# Modern Arnis Chicago camp review



## Mao (Oct 23, 2002)

Hi All,
  Last weekend was the annual modern arnis camp in Chicago. It went from Thurs. afternoon through Sun. afternoon. There were about 60 people in attendance. We were honored to have in attendance Datu Shirshir Inocalla. Datu Inocalla is a very approachable, humble man with tremendous athletic ability. He is involved in the film/TV industry in the RP and was Michaelangelo in the Teenage Mutant Turtles. He was key in seeing that the late grandmaster Remy A. Presas was laid to rest properly in his native home.
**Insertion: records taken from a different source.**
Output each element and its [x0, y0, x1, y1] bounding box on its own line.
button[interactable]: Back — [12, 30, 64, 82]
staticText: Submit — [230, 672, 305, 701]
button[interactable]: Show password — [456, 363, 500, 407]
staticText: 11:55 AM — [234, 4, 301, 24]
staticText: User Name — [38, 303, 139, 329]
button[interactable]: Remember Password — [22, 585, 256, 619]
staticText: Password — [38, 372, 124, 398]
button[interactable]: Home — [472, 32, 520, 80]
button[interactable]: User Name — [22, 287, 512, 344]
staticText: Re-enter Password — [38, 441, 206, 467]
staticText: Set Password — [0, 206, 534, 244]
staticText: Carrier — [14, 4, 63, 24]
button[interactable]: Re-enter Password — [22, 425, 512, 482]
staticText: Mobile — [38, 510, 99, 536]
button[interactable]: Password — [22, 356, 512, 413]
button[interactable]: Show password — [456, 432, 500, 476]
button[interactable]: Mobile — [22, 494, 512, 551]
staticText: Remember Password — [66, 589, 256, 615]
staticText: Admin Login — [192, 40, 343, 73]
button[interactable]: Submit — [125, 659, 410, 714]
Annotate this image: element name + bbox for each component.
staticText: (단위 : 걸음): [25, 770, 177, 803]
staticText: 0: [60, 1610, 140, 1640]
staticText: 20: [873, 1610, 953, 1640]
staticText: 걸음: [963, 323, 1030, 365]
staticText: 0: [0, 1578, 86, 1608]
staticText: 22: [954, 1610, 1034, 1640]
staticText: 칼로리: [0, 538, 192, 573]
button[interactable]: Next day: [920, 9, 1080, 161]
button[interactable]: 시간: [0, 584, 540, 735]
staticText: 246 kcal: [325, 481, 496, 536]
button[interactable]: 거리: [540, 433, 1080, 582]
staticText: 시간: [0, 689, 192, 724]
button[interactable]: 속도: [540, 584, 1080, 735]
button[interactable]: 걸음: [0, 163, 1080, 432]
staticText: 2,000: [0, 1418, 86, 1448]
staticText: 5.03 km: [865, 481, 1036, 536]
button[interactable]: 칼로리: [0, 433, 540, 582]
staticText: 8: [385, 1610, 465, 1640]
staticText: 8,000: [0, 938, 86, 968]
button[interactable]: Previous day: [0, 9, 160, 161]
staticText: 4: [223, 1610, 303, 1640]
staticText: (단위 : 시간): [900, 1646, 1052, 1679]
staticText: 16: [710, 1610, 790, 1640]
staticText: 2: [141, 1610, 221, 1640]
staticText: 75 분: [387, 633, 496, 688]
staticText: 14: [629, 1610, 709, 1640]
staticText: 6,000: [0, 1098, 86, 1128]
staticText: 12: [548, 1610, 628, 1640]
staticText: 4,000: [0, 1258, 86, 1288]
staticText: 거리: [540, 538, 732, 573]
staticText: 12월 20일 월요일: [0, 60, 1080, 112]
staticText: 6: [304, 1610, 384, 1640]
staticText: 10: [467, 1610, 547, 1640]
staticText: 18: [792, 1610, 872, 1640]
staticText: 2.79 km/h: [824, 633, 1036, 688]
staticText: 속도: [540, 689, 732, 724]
Datu Innocalla, of the IMAF Philippines, also announced his support of and affiliation with the IMAF, inc., USA. This  means that an awesome team has been created to continue the vision of the late founder The camp had a wonderfully open, family like atmosphere and Master Ken Smith, the camp host, did an outstanding job of welcoming and running this camp. Of course it would not have happened without the support and help of his lovely wife and some of his great and loyal students. There were people from the great state of Texas, Colorado, Michigan, Ohio, Indiana and Connecticut. I am proud to be a part of this large extended family. I would highly recommend seizing any opportunity to train with this group or attending any of the annual camps.

respectfully,
Guro Dan McConnell
IMAF, inc. Board of Directors
Modern Arnis of Ohio


----------



## arnisador (Nov 22, 2002)

Thanks for the review!


----------